De acordo com o filósofo Ailton Krenak, havia uma crença do povo Guarani do século XVI, a qual consistia na busca da “Terra sem males”, que se caracterizaria pela ausência de adversidades e problemas. Contrapondo-se à mitologia dos povos aborígenes brasileiros, o que se observa na contemporaneidade é um grave déficit habitacional no Brasil, o qual se deve a conjunturas históricas e que foi massivamente acentuado a partir da pandemia da COVID-19. Desse modo, é essencial que o debate acerca da problemática ocorra, a fim de atingir o pleno funcionamento da coletividade.
Em primeiro plano, é legítimo postular que o impasse do déficit de moradia é resultado de questões advindas de séculos anteriores ao hodierno. Nesse sentido, o prefeito da cidade do Rio de Janeiro, Pereira Passos, no início do século XX, decidiu realizar reformas na então capital da recente República; e, para tal, expulsou a população pobre da região central, o que a fez ocupar áreas periféricas, as quais não apresentavam condições necessárias à vida humana.
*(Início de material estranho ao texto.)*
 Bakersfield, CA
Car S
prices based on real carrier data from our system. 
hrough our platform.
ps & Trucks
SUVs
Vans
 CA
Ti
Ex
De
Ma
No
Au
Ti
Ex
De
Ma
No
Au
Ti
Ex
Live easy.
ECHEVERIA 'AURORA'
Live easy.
A partir do exposto, analisa-se que a mácula discutida, datada de anos, fere, erroneamente, um direito social garantido na Constituição Federal de 1988, o qual se faz inalienável na medida em que pressupõe a capacidade de o indivíduo poder realizar seus anseios pessoais, como obter notoriedade em sua carreira laboral.
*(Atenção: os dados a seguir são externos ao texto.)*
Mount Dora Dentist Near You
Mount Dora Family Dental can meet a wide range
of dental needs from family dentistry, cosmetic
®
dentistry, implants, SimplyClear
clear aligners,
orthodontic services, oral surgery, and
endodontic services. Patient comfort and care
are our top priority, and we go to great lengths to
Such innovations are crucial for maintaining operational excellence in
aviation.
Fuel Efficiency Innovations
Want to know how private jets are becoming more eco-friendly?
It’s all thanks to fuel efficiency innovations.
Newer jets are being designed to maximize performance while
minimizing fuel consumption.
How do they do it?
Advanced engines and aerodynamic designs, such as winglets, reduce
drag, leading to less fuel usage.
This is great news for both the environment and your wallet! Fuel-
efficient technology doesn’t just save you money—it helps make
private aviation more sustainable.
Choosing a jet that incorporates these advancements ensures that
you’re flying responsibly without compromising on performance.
Em segundo plano, destaca-se a lamentável contribuição da pandemia do Coronavírus para o problema supracitado. Sob esse viés, durante a proliferação da doença, a estrutura econômica brasileira foi amplamente afetada, haja vista que o contingente de indivíduos desempregados atingiu 14 milhões, segundo o Instituto Brasileiro de Geografia e Estatística (IBGE), o que fez milhares de famílias perderem sua renda e possuírem apenas o auxílio emergencial federal (R$600,00 e, posteriormente, R$300,00) como tal. Por conseguinte, um alto número de pessoas passou, infelizmente, a não ter a possibilidade de proporcionar uma moradia decente a seus familiares. Destarte, é imperioso que novas medidas sejam adotadas pelos mediadores da ordem social, além da ajuda financeira do Estado, a qual se encerrou junto ao ano de 2020, para acabar com o presente impasse, responsável por afligir os cidadãos brasileiros.
Portanto, urge que ações sejam executadas, para fazer com que o déficit habitacional seja drasticamente atenuado. Para tanto, é premente que a União, os estados e os municípios promovam, por meio de parte do seu orçamento anual, apoio financeiro e incentivo profissional às famílias gravemente afetadas por tal deficiência, a fim de possibilitar a elas a aquisição de um satisfatório local para ser ocupado. Outrossim, é mister que os mesmos agentes, por intermédio de discussões, direcionem uma maior quantia de recursos para programas habitacionais, como o Casa Verde e Amarela, do governo federal, visando à diminuição do infeliz quadro conjuntural observado. Somente assim, gradativamente, o corpo social estará mais próximo da “Terra sem males”, proposta pelo povo Guarani.